• [Try it]
Quote the records in full and leave their pictures out.

• [Data to use]
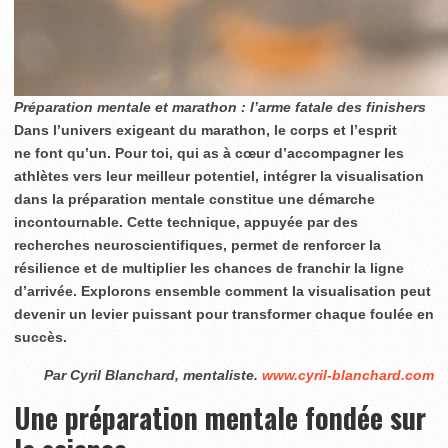
Préparation mentale et marathon : l’arme fatale des finishers
Dans l’univers exigeant du marathon, le corps et l’esprit
ne font qu’un. Pour toi, qui as à cœur d’accompagner les
athlètes vers leur meilleur potentiel, intégrer la visualisation
dans la préparation mentale constitue une démarche
incontournable. Cette technique, appuyée par des
recherches neuroscientifiques, permet de renforcer la
résilience et de multiplier les chances de franchir la ligne
d’arrivée. Explorons ensemble comment la visualisation peut
devenir un levier puissant pour transformer chaque foulée en
succès.
Par Cyril Blanchard, mentaliste.
www.cyril-blanchard.com
Une préparation mentale fondée sur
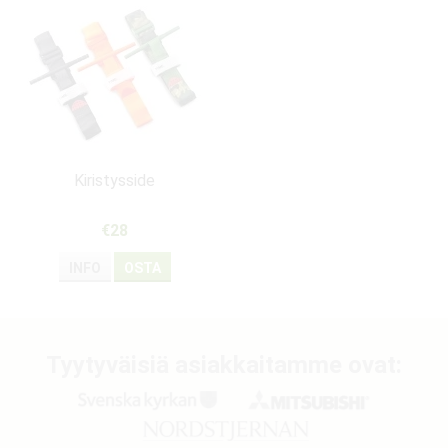
Kiristysside
€28
INFO
OSTA
Tyytyväisiä asiakkaitamme ovat:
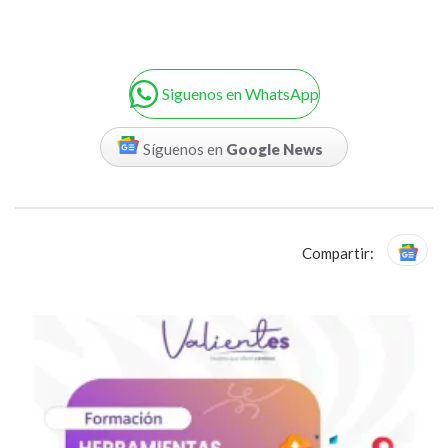
Siguenos en WhatsApp
Síguenos en
Google News
Compartir:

• [Written response]
Préparation mentale et marathon : l’arme fatale des finishers
Dans l’univers exigeant du marathon, le corps et l’esprit
ne font qu’un. Pour toi, qui as à cœur d’accompagner les
athlètes vers leur meilleur potentiel, intégrer la visualisation
dans la préparation mentale constitue une démarche
incontournable. Cette technique, appuyée par des
recherches neuroscientifiques, permet de renforcer la
résilience et de multiplier les chances de franchir la ligne
d’arrivée. Explorons ensemble comment la visualisation peut
devenir un levier puissant pour transformer chaque foulée en
succès.
Par Cyril Blanchard, mentaliste.
www.cyril-blanchard.com
Une préparation mentale fondée sur
Kiristysside
€28
INFO
OSTA
Tyytyväisiä asiakkaitamme ovat:
Siguenos en WhatsApp
Síguenos en
Google News
Compartir:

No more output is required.